High-resolution MRN requires tailored choice of the coil, pulse sequence, technique of fat suppression, slice thickness, and the field of view size (FOV) [8]. In order to identify abnormalities in fascicular morphology and signal intensity of the lumbosacral plexus components, parameters should have a balanced signal-to-noise ratio and adequate spatial-contrast resolution. In our institution, MR protocol for lumbosacral plexus is always performed at 3.0 T magnets (Siemens and GE), using a body surface coil (Table 3). The patient is positioned in dorsal decubitus with the limbs in full extension, with the MR coil encircling the lower abdomen and pubic region.

A complete evaluation of the lumbosacral plexus should include T1-weighted and fluid sensitive fat-suppressed sequence images [3, 19]: they serve as basis for MRN interpretation regarding peripheral nerve signal intensity (SI), course, caliber, fascicular pattern, size, and perineural fibrosis or mass lesions [24]. Our departmental protocol includes a total of eight sequences: sagittal STIR, sagittal T1 fast spin-echo, coronal STIR 3D SPACE, coronal PD 3D isotropic, Axial T1 fast spin-echo pre- and postcontrast, axial T2 SPAIR, axial diffusion, and coronal T1 3D VIBE pre- and postcontrast. Volumetric sequences (coronal STIR 3D SPACE, coronal T2 3D isotropic, and coronal T1 3D VIBE pre- and postcontrast) are fundamental for multiplanar (MPR) and maximum intensity projection (MIP) reconstructions. Diffusion-weighted sequence plays a key role in identifying earlier signal intensity abnormalities, also being reconstructed in MIP. The use of intravenous gadolinium-based contrast enhancement allows to asses inflammatory and infectious processes, tumor infiltration of the plexus, and posttraumatic neuromas.

MRN could be categorized as very heavy T2-weighted (T2W) sequences and diffusion techniques. T2-weighted MR sequence demonstrates the fascicular pattern of nerves.

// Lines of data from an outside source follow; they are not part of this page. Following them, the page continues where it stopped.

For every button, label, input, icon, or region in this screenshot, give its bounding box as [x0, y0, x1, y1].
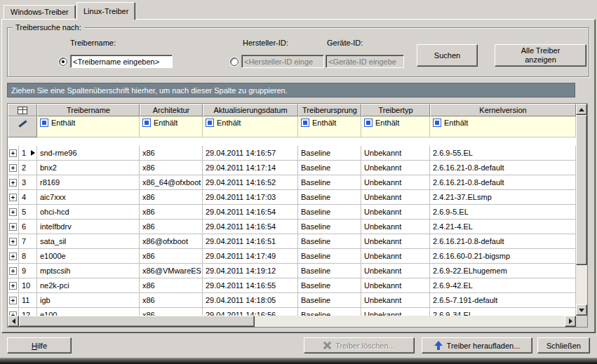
hilfe-button[interactable]: Hilfe [7, 337, 72, 353]
cell-treibertyp: Unbekannt [361, 190, 430, 205]
row-number: 3 [22, 178, 26, 187]
scroll-up-button[interactable] [576, 104, 587, 115]
filter-cell-kernelversion[interactable]: Enthält [430, 116, 576, 137]
row-expand-cell[interactable] [8, 249, 19, 264]
table-row[interactable]: 9 mptscsih x86@VMwareES 29.04.2011 14:19… [8, 264, 576, 278]
column-header-treibername[interactable]: Treibername [37, 104, 140, 116]
table-row[interactable]: 7 sata_sil x86@ofxboot 29.04.2011 14:16:… [8, 234, 576, 249]
geraete-id-input[interactable] [326, 55, 404, 68]
table-row[interactable]: 11 igb x86 29.04.2011 14:18:05 Baseline … [8, 293, 576, 308]
expand-plus-icon[interactable] [9, 149, 17, 157]
row-expand-cell[interactable] [8, 161, 19, 175]
expand-plus-icon[interactable] [9, 179, 17, 187]
row-expand-cell[interactable] [8, 220, 19, 234]
cell-treibername: igb [37, 293, 140, 308]
group-by-bar[interactable]: Ziehen Sie eine Spaltenüberschrift hierh… [7, 83, 575, 97]
expand-plus-icon[interactable] [9, 252, 17, 260]
filter-corner-cell[interactable] [8, 116, 37, 137]
filter-cell-architektur[interactable]: Enthält [140, 116, 203, 137]
column-header-treibertyp[interactable]: Treibertyp [361, 104, 430, 116]
row-number-cell: 6 [19, 220, 37, 234]
current-row-arrow-icon [31, 150, 35, 156]
cell-aktualisierungsdatum: 29.04.2011 14:16:57 [203, 146, 298, 161]
column-chooser-icon[interactable] [18, 107, 27, 114]
horizontal-scrollbar[interactable] [8, 316, 576, 327]
cell-architektur: x86 [140, 146, 203, 161]
table-row[interactable]: 6 intelfbdrv x86 29.04.2011 14:16:54 Bas… [8, 220, 576, 234]
row-number-cell: 3 [19, 175, 37, 190]
expand-plus-icon[interactable] [9, 164, 17, 172]
row-expand-cell[interactable] [8, 146, 19, 161]
column-header-kernelversion[interactable]: Kernelversion [430, 104, 576, 116]
treibername-label: Treibername: [70, 39, 116, 47]
filter-condition-icon[interactable] [206, 119, 214, 127]
id-search-radio[interactable] [230, 58, 239, 66]
filter-cell-treiberursprung[interactable]: Enthält [298, 116, 361, 137]
vertical-scrollbar-thumb[interactable] [576, 115, 587, 265]
cell-aktualisierungsdatum: 29.04.2011 14:16:56 [203, 308, 298, 316]
row-expand-cell[interactable] [8, 175, 19, 190]
expand-plus-icon[interactable] [9, 208, 17, 216]
filter-condition-icon[interactable] [142, 119, 151, 127]
scroll-right-button[interactable] [565, 316, 576, 327]
column-header-aktualisierungsdatum[interactable]: Aktualisierungsdatum [203, 104, 298, 116]
cell-kernelversion: 2.6.5-7.191-default [430, 293, 576, 308]
vertical-scrollbar[interactable] [576, 104, 587, 316]
treiber-heraufladen-button[interactable]: Treiber heraufladen... [422, 337, 532, 353]
column-header-architektur[interactable]: Architektur [140, 104, 203, 116]
row-expand-cell[interactable] [8, 264, 19, 278]
expand-plus-icon[interactable] [9, 282, 17, 290]
filter-condition-icon[interactable] [364, 119, 373, 127]
row-number-cell: 5 [19, 205, 37, 220]
suchen-button[interactable]: Suchen [417, 44, 478, 67]
cell-treibertyp: Unbekannt [361, 146, 430, 161]
tab-windows-treiber[interactable]: Windows-Treiber [4, 5, 76, 19]
treiber-loeschen-button[interactable]: Treiber löschen... [304, 337, 415, 353]
upload-arrow-icon [434, 341, 443, 350]
horizontal-scrollbar-thumb[interactable] [19, 316, 255, 327]
table-row[interactable]: 3 r8169 x86_64@ofxboot 29.04.2011 14:16:… [8, 175, 576, 190]
row-number-cell: 8 [19, 249, 37, 264]
cell-aktualisierungsdatum: 29.04.2011 14:17:49 [203, 249, 298, 264]
expand-plus-icon[interactable] [9, 267, 17, 275]
filter-cell-aktualisierungsdatum[interactable]: Enthält [203, 116, 298, 137]
row-expand-cell[interactable] [8, 308, 19, 316]
expand-plus-icon[interactable] [9, 194, 17, 201]
table-row[interactable]: 1 snd-rme96 x86 29.04.2011 14:16:57 Base… [8, 146, 576, 161]
filter-condition-icon[interactable] [40, 119, 48, 127]
grid-filter-row: Enthält Enthält Enthält Enthält Enthält … [8, 116, 576, 137]
expand-plus-icon[interactable] [9, 223, 17, 231]
expand-plus-icon[interactable] [9, 297, 17, 304]
hersteller-id-input[interactable] [241, 55, 324, 68]
row-expand-cell[interactable] [8, 234, 19, 249]
table-row[interactable]: 12 e100 x86 29.04.2011 14:16:56 Baseline… [8, 308, 576, 316]
row-expand-cell[interactable] [8, 190, 19, 205]
tab-linux-treiber[interactable]: Linux-Treiber [76, 2, 135, 20]
table-row[interactable]: 10 ne2k-pci x86 29.04.2011 14:16:55 Base… [8, 278, 576, 293]
row-expand-cell[interactable] [8, 293, 19, 308]
scroll-down-button[interactable] [576, 304, 587, 316]
row-expand-cell[interactable] [8, 205, 19, 220]
filter-cell-treibertyp[interactable]: Enthält [361, 116, 430, 137]
filter-condition-icon[interactable] [301, 119, 309, 127]
filter-cell-treibername[interactable]: Enthält [37, 116, 140, 137]
cell-treiberursprung: Baseline [298, 190, 361, 205]
row-expand-cell[interactable] [8, 278, 19, 293]
treibername-radio[interactable] [59, 58, 67, 66]
table-row[interactable]: 4 aic7xxx x86 29.04.2011 14:17:03 Baseli… [8, 190, 576, 205]
column-header-treiberursprung[interactable]: Treiberursprung [298, 104, 361, 116]
filter-label: Enthält [154, 119, 177, 127]
alle-treiber-anzeigen-button[interactable]: Alle Treiber anzeigen [495, 44, 586, 67]
button-label: Hilfe [32, 342, 47, 350]
schliessen-button[interactable]: Schließen [537, 337, 590, 353]
table-row[interactable]: 2 bnx2 x86 29.04.2011 14:17:14 Baseline … [8, 161, 576, 175]
scroll-left-button[interactable] [8, 316, 19, 327]
cell-treibername: bnx2 [37, 161, 140, 175]
table-row[interactable]: 8 e1000e x86 29.04.2011 14:17:49 Baselin… [8, 249, 576, 264]
expand-plus-icon[interactable] [9, 238, 17, 245]
cell-aktualisierungsdatum: 29.04.2011 14:16:54 [203, 220, 298, 234]
treibername-input[interactable] [70, 55, 173, 68]
table-row[interactable]: 5 ohci-hcd x86 29.04.2011 14:16:54 Basel… [8, 205, 576, 220]
window-bottom-edge [0, 358, 597, 364]
filter-condition-icon[interactable] [433, 119, 441, 127]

The DWI is useful to increase the accuracy due to suppression of vessel signal as well as offering the possibility to quantify apparent diffusion coefficient (ADC) values. This measurement may be useful to evaluate infiltrating tumors. Research protocols also include Diffusion Tensor Imaging (DTI), fractional anisotropy, and tractography [25, 26]. 3D sequences offer high spatial resolution for the study of nerve roots, perineural fat tissues, and the soft tissue around this structures. The T1W with thin slices and fat-suppression (FS) is useful to assess anatomical landmarks of the nerves by their contrast to the perineural fat tissues. High-resolution FS T2W sequences allow the visualization of changes in signal and thickness of the nerves [5, 9, 10]. Moreover, T1W and T2W images should be read simultaneously to explore signs of denervation (Table 4).

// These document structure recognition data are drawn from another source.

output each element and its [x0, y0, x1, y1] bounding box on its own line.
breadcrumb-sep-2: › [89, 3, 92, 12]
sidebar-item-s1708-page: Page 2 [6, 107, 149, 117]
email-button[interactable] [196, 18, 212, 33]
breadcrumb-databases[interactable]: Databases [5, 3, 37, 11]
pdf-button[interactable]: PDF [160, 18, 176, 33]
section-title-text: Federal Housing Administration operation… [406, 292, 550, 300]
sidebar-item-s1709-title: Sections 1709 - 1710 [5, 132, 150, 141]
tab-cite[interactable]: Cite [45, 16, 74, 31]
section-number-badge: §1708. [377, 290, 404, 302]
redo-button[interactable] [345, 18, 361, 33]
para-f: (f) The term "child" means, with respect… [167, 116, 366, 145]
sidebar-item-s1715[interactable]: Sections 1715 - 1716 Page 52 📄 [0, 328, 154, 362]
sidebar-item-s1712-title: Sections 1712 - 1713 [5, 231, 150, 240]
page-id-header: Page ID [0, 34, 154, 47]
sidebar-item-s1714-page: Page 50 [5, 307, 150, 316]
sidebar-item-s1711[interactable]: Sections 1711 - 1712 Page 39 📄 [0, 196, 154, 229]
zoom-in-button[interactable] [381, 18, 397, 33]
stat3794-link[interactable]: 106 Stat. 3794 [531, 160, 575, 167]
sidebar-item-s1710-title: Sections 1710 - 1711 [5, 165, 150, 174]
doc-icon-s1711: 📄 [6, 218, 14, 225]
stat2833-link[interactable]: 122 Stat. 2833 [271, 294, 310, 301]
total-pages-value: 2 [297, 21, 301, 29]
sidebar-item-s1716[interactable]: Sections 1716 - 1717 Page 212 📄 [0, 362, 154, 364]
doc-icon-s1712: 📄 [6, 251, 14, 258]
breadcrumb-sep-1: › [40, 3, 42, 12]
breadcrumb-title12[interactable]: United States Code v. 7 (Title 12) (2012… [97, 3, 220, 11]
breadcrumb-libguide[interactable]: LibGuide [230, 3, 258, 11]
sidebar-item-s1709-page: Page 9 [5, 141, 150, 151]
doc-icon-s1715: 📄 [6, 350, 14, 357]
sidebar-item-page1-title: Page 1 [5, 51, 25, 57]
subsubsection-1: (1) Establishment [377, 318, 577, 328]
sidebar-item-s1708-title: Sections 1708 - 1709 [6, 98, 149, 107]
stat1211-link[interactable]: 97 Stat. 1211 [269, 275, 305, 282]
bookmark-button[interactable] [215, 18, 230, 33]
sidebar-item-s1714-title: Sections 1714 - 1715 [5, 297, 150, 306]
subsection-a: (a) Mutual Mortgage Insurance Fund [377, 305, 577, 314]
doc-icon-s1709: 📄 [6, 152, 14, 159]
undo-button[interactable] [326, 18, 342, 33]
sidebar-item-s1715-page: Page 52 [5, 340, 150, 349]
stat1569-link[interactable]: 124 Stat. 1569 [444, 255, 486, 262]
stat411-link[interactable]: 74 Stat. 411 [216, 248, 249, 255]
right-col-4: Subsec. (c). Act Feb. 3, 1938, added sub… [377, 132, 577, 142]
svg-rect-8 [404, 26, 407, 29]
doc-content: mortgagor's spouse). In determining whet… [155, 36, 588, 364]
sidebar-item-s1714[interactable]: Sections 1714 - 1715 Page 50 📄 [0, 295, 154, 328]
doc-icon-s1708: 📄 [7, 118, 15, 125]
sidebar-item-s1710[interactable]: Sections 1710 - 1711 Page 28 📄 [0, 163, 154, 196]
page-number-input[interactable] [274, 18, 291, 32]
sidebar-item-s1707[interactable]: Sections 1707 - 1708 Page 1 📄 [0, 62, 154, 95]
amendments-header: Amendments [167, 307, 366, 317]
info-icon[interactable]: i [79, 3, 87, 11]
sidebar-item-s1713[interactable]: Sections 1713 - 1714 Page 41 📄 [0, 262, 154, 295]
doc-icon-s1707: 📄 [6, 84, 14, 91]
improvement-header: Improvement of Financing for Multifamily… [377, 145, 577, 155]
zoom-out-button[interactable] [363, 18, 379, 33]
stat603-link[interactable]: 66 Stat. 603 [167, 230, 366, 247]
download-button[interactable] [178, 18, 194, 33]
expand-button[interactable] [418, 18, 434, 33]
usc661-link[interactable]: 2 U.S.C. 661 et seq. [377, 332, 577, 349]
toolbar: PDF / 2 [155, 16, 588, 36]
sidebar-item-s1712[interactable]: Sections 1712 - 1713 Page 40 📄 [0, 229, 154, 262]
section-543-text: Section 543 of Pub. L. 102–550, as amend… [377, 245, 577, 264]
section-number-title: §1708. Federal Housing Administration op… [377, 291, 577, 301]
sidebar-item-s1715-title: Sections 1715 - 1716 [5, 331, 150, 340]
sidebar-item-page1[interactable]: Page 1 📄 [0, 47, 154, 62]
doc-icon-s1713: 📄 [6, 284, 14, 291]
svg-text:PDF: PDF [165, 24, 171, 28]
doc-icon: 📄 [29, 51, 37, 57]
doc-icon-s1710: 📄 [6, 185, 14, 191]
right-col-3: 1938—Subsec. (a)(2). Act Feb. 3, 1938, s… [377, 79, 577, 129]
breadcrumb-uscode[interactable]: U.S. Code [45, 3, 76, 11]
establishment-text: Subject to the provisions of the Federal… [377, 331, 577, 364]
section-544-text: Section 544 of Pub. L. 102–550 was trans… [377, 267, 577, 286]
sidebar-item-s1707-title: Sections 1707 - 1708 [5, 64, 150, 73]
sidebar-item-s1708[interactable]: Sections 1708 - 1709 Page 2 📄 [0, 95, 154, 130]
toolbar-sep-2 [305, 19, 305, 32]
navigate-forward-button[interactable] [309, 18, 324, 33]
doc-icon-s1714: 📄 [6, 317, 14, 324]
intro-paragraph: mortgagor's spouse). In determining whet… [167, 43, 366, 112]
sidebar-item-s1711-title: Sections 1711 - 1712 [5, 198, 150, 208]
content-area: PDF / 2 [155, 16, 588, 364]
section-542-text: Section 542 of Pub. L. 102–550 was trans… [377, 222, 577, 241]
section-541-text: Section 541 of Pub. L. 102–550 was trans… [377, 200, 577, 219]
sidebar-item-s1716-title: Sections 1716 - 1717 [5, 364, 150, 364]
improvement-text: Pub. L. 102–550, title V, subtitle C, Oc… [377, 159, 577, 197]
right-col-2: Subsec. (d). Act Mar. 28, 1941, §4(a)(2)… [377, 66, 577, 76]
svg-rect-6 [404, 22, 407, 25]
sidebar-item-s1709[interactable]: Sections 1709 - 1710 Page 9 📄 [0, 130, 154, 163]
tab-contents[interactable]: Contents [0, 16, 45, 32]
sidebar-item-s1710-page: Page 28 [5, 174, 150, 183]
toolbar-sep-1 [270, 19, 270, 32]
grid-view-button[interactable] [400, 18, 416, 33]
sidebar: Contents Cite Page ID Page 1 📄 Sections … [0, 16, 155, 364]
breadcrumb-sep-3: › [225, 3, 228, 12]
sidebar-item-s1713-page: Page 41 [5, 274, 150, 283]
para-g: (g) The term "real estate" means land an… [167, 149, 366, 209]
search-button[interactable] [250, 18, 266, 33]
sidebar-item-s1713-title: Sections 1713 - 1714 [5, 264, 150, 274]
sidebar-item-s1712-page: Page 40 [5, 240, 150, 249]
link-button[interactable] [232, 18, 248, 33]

Based on the experience of the literature [3], there is less than 5% incidence of technical failure rate during high-resolution MRN acquisition. The main causes of failure include poor shimming, motion artifacts, field inhomogeneity, and susceptibility from nearby metal.

4. Interpretation and Pitfalls

MRN is a sensitive modality to characterize the plexus and peripheral nerve abnormalities, as it is able to demonstrate a lesion not detected by routine MRI. MRN findings in nerve disease are the rupture or distortion of normal fascicular morphology in T1-weighted images and neural hyperintensity in T2-weighted images. The abnormal high signal in nerve fascicles shows good correlation with clinical and electrodiagnostic evidence of nerve damage [27].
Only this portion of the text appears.